The relative benefits of radiotherapy (RT) dose escalation and the addition of short-term or long-term androgen deprivation therapy (STADT or LTADT) in the treatment of prostate cancer are unknown.

Objective

To perform a network meta-analysis (NMA) of relevant randomized trials to compare the relative benefits of RT dose escalation ± STADT or LTADT.

Design, setting, and participants

An NMA of individual patient data from 13 multicenter randomized trials was carried out for a total of 11 862 patients. Patients received one of the six permutations of low-dose RT (64 to <74 Gy) ± STADT or LTADT, high-dose RT (≥74 Gy), or high-dose RT ± STADT or LTADT.

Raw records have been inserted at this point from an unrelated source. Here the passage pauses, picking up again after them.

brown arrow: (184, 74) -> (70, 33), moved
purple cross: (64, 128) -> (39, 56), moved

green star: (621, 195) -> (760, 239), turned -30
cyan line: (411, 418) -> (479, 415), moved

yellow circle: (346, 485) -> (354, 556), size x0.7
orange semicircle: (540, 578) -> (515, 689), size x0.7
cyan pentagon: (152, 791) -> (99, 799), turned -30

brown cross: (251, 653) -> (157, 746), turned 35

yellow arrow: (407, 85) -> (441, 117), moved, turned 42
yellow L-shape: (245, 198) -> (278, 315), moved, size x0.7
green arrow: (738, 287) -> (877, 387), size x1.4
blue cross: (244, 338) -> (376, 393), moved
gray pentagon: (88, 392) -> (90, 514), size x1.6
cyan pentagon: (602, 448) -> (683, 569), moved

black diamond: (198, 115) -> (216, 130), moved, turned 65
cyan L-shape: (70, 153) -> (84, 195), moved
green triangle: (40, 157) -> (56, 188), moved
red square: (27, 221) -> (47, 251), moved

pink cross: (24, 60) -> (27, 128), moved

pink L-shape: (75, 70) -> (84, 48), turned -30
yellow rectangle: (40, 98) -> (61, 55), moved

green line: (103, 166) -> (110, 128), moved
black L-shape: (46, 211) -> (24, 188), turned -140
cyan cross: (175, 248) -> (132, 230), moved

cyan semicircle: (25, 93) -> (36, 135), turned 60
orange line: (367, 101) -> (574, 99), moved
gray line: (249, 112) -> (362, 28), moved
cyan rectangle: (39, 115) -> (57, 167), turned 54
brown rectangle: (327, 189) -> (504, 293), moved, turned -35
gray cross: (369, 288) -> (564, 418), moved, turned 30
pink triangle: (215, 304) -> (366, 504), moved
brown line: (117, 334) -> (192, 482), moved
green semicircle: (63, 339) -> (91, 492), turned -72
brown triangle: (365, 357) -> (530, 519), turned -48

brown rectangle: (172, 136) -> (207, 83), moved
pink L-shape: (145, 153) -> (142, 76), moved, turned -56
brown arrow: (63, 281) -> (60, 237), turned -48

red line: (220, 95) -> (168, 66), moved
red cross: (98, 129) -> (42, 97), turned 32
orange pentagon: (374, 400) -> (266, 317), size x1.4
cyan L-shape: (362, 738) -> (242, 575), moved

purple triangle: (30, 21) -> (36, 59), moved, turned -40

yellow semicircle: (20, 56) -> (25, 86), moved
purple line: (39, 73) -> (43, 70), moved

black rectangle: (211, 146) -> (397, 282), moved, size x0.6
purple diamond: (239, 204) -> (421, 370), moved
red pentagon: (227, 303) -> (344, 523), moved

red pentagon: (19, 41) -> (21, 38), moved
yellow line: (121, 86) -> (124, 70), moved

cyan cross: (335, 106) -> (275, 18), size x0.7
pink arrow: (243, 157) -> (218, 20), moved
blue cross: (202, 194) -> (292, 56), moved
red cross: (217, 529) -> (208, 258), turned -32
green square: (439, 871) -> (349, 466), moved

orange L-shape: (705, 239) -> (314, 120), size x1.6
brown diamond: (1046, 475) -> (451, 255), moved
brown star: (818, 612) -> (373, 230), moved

Outcome measurements and statistical analyses

Metastasis-free survival (MFS) was the primary endpoint. Frequentist and Bayesian NMAs were performed to rank the various treatment strategies by MFS and biochemical recurrence–free survival (BCRFS).

Results and limitations

Median follow-up was 8.8 yr (interquartile range 5.7–11.5). The greatest relative improvement in outcomes was seen for addition of LTADT, irrespective of RT dose, followed by addition of STADT, irrespective of RT dose. RT dose escalation did not improve MFS either in the absence of ADT (hazard ratio [HR] 0.97, 95% confidence interval [CI] 0.80–1.18) or with STADT (HR 0.99, 95% CI 0.8–1.23) or LTADT (HR 0.94, 95% CI 0.65–1.37). According to P-score ranking and rankogram analysis, high-dose RT + LTADT was the optimal treatment strategy for both BCRFS and longer-term outcomes.

Conclusions

Conventionally escalated RT up to 79.2 Gy, alone or in the presence of ADT, does not improve MFS, while addition of STADT or LTADT to RT alone, regardless of RT dose, consistently improves MFS. RT dose escalation does provide a high probability of improving BCRFS and, provided it can be delivered without compromising quality of life, may represent the optimal treatment strategy when used in conjunction with ADT.